*Input data*:
- - - - -
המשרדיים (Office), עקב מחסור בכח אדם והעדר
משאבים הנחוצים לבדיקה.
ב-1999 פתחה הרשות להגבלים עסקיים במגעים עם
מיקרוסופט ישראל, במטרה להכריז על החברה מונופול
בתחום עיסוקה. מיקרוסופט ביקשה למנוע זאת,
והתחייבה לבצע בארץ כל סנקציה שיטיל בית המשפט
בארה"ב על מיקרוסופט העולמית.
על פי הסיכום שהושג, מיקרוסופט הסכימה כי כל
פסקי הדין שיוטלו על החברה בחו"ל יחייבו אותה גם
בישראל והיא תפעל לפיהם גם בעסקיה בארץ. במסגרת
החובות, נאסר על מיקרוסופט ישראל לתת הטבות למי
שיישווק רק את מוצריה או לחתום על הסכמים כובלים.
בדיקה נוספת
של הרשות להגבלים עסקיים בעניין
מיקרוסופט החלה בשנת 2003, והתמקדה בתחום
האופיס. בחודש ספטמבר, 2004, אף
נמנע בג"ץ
- - - - -
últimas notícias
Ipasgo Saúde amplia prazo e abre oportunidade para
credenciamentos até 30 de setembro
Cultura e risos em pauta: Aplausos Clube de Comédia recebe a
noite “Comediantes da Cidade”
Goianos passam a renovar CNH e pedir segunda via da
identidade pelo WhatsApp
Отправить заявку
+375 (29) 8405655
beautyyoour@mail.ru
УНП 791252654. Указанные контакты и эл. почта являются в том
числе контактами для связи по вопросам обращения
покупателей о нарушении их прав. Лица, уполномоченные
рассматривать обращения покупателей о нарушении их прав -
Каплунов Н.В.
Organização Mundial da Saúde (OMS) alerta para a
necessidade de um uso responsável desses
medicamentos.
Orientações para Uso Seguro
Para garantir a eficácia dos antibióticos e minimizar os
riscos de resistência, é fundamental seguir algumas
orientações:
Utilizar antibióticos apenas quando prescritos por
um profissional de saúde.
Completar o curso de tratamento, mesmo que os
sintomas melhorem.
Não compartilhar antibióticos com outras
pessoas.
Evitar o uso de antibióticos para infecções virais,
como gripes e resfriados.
- - - - -
*About this exercise*: Taking the material above, extract exactly and only the lines from the line with "Utilizar antibióticos apenas" to the line with "como gripes e resfriados.", inclusive of both.

*Result for this exercise*:
Utilizar antibióticos apenas quando prescritos por
um profissional de saúde.
Completar o curso de tratamento, mesmo que os
sintomas melhorem.
Não compartilhar antibióticos com outras
pessoas.
Evitar o uso de antibióticos para infecções virais,
como gripes e resfriados.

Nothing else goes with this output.